Eu tinha uma música para você.
Na verdade, eu tinha uma coletânea inteira.
Dos hits para dançar até as mais lentas para usar como desculpa para chegar
cada vez mais perto de você. Colocando sutilmente as minhas mãos ao redor da
sua cintura, deixando o ritmo nos levar por si só.
Eu soube de um café no centro da cidade que
iríamos conhecer juntos. Sempre passo por lá mas nunca entrei para
experimentar. Achei que fosse justo a sua cara: reconfortante, acolhedor,
clássico. Parecia um lugar especial para chamar de nosso.
Na minha cabeça ensaiei o que diria aos seus
pais quando os conhecesse pela primeira vez. Porque você sempre me dizia o
quanto eles significavam o mundo para você, e tudo o que eu queria era fazer
parte disso.
Nas minhas andanças pela cidade que fiz ainda
sem segurar a sua mão, vários outros planos me vinham à mente; como aquela
pequena adega onde eu encontrei o melhor Pinot
Noir que já havia provado, e pensei no quanto ele seria perfeito para uma
das nossas noites preguiçosas de inverno em casa, com as janelas fechadas e
embaçadas e os cobertores quentes e irresistíveis. Você iria escolher o filme;
eu tentaria fazer a pipoca. E quando percebesse que o cheiro de queimado da
panela estivesse passando dos limites, iria achar graça de mim e deixaria isso
pra lá. Afinal, nós acabamos de jantar. “Deixe
o vinho respirar...”, você diria – dando a entender que estava mais afim de
que perdêssemos o fôlego juntos.
Outro dia passei em frente àquela
floricultura a caminho de casa e resolvi entrar. E pedi por tulipas brancas,
que você sempre deu pequenas “indiretas”
sobre serem as suas favoritas. Seria uma surpresa legal chegar em casa com elas
assim, sem motivo. “Que dia é hoje? Pra
que isso?”, você perguntaria sem entender. Você era como eu; sempre
questionando um gesto de carinho antes de aceitá-lo. Não estava acostumada a
receber carinho, muito menos sem justificativa. E ainda levariam anos para que
você se permitisse acreditar no que eu responderia: “Porque você merece.”

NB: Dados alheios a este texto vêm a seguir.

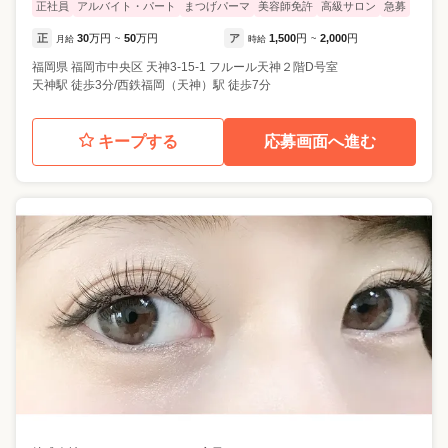
正社員
アルバイト・パート
まつげパーマ
美容師免許
高級サロン
急募
正
30
万円
50
万円
ア
1,500
円
2,000
円
月給
~
時給
~
福岡県
福岡市中央区
天神3-15-1 フルール天神２階D号室
天神駅 徒歩3分/西鉄福岡（天神）駅 徒歩7分
キープする
応募画面へ進む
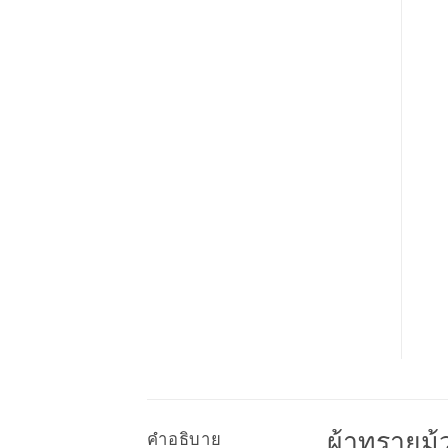
ผ้าทรายม้
คำอธิบาย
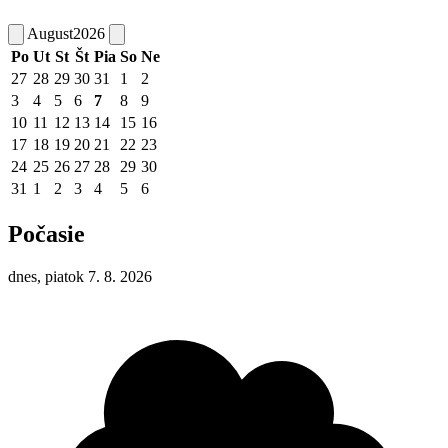
August
2026
Po
Ut
St
Št
Pia
So
Ne
27
28
29
30
31
1
2
3
4
5
6
7
8
9
10
11
12
13
14
15
16
17
18
19
20
21
22
23
24
25
26
27
28
29
30
31
1
2
3
4
5
6
Počasie
dnes, piatok 7. 8. 2026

Eu admito que quando seus amigos sugeriram
que nos encontrássemos naquele lugar, eu não estava totalmente de acordo. Mas
primeiras impressões são importantes, e você queria tanto que eu os conhecesse
– ainda mais, depois de ter se dado tão bem com os meus que, depois de poucos
minutos, pareciam estar conversando como se fossem da mesma turma há anos. Tudo
bem, deixe eles escolherem o lugar. Só continue segurando a minha mão.

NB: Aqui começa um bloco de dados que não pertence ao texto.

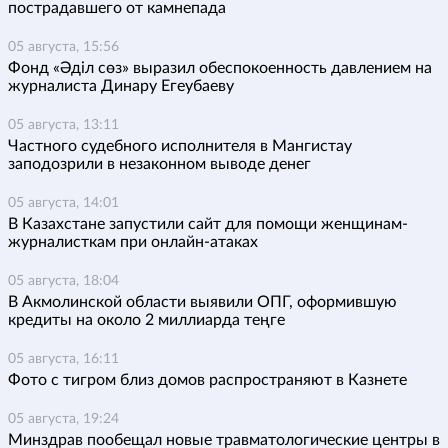
пострадавшего от камнепада
05 августа, 15:56
Фонд «Әділ сөз» выразил обеспокоенность давлением на
журналиста Динару Егеубаеву
05 августа, 13:11
Частного судебного исполнителя в Мангистау
заподозрили в незаконном выводе денег
05 августа, 14:01
В Казахстане запустили сайт для помощи женщинам-
журналисткам при онлайн-атаках
05 августа, 18:04
В Акмолинской области выявили ОПГ, оформившую
кредиты на около 2 миллиарда теңге
05 августа, 16:11
Фото с тигром близ домов распространяют в Казнете
05 августа, 19:24
Минздрав пообещал новые травматологические центры в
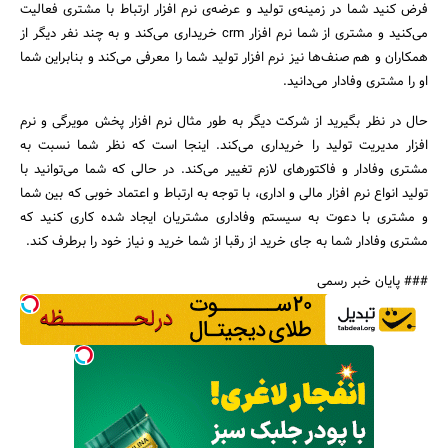
فرض کنید شما در زمینه‌ی تولید و عرضه‌ی نرم افزار ارتباط با مشتری فعالیت
می‌کنید و مشتری از شما نرم افزار crm خریداری می‌کند و به چند نفر دیگر از
همکاران و هم صنف‌ها نیز نرم افزار تولید شما را معرفی می‌کند و بنابراین شما
او را مشتری وفادار می‌دانید.
حال در نظر بگیرید از شرکت دیگر به طور مثال نرم افزار پخش مویرگی و نرم
افزار مدیریت تولید را خریداری می‌کند. اینجا است که نظر شما نسبت به
مشتری وفادار و فاکتورهای لازم تغییر می‌کند. در حالی که شما می‌توانید با
تولید انواع نرم افزار مالی و اداری، با توجه به ارتباط و اعتماد خوبی که بین شما
و مشتری با دعوت به سیستم وفاداری مشتریان ایجاد شده کاری کنید که
مشتری وفادار شما به جای خرید از رقبا از شما خرید و نیاز خود را برطرف کند.
### پایان خبر رسمی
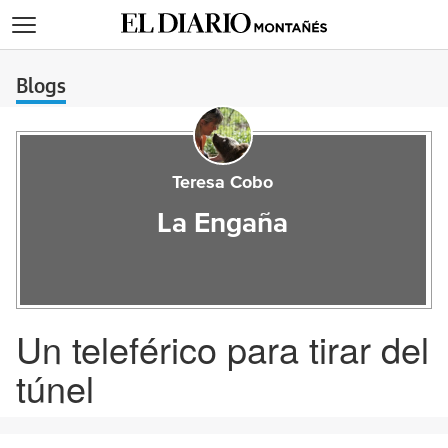
>
Blogs
Teresa Cobo
La Engaña
Un teleférico para tirar del
túnel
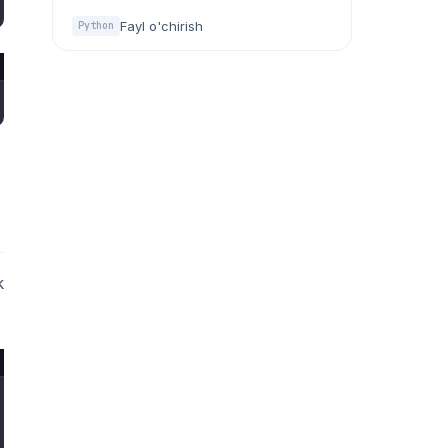
Fayl o'chirish
Python
k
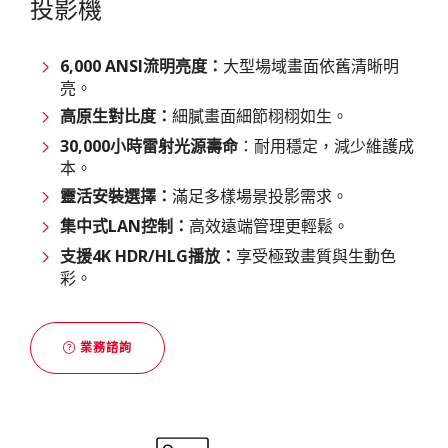
投影機
6,000 ANSI流明亮度：
大型場域畫面依舊清晰明
亮。
高原生對比度：
細膩畫面細節栩栩如生。
30,000小時雷射光源壽命
：耐用穩定，減少維護成
本。
靈活安裝選擇：
滿足多樣場景投影需求。
集中式LAN控制：
高效遠端管理更輕鬆。
支援4K HDR/HLG播放：
享受極致畫質與生動色
彩。
業務諮詢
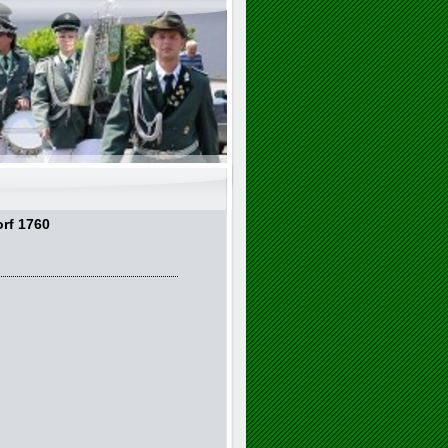
rf 1760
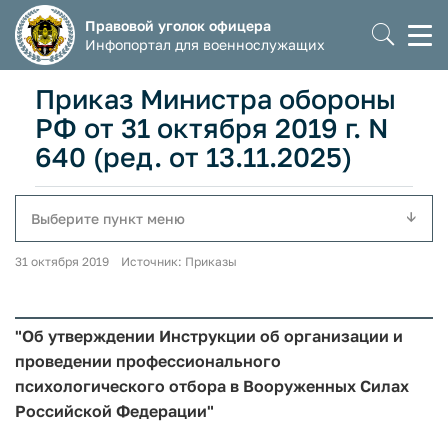
Правовой уголок офицера
Моб
Инфопортал для военнослужащих
мен
Приказ Министра обороны
РФ от 31 октября 2019 г. N
640 (ред. от 13.11.2025)
Выберите пункт меню
31 октября 2019 Источник: Приказы
"Об утверждении Инструкции об организации и
проведении профессионального
психологического отбора в Вооруженных Силах
Российской Федерации"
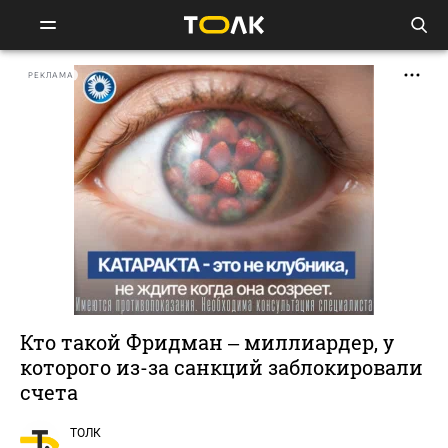
РЕКЛАМА
Кто такой Фридман – миллиардер, у
которого из-за санкций заблокировали
счета
ТОЛК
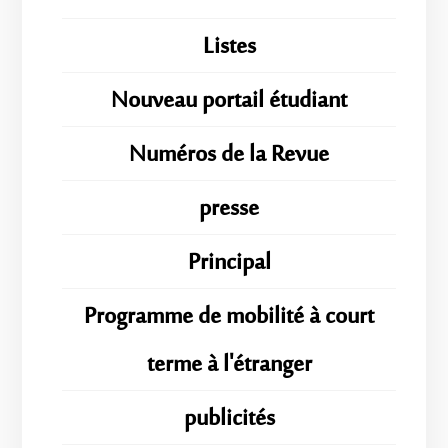
Listes
Nouveau portail étudiant
Numéros de la Revue
presse
Principal
Programme de mobilité à court
terme à l'étranger
publicités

Mas quando tivemos aquela mesma briga sem
sentido pela milésima vez, o silêncio tomou o lugar das risadas. A distância preencheu
o que costumava ser intimidade. E quando eu percebi o seu olhar distante,
melancólico – quase trágico para quem soube um dia o quanto você era feliz – eu
tive que perguntar; “O que mudou?”
“Ausência.”
Talvez eu não fosse o bastante. O que te faltava,
eu não sei. Mas você não era mais minha. Você não iria voltar, e eu
provavelmente nunca entenderia o porquê. Você precisava de mais; talvez de
outro cara, talvez do mundo. E talvez nada disso ainda deixaria você
satisfeita. E talvez você nunca tenha sido minha. E os meus apelos, os meus
carinhos, as minhas constantes tentativas de provar que nós deveríamos ficar
juntos, foram as maiores provas das nossas inseguranças. Porque você e eu
sabíamos, lá no fundo, que você não iria ficar. Ou, que não queria ficar.
Éramos dois seres faltantes em constante
negação. Você queria mais do que tudo; eu queria sentir que o que tínhamos era
o bastante. Faltou limite. Sobrou saudade. E seja lá o que procuramos, que nem
sabemos descrever ou nomear, talvez não encontraremos juntos.
Obrigado por tudo. “Eu desisto.”
E de todas os ritmos e melodias, esta não era
uma música que eu havia guardado para você.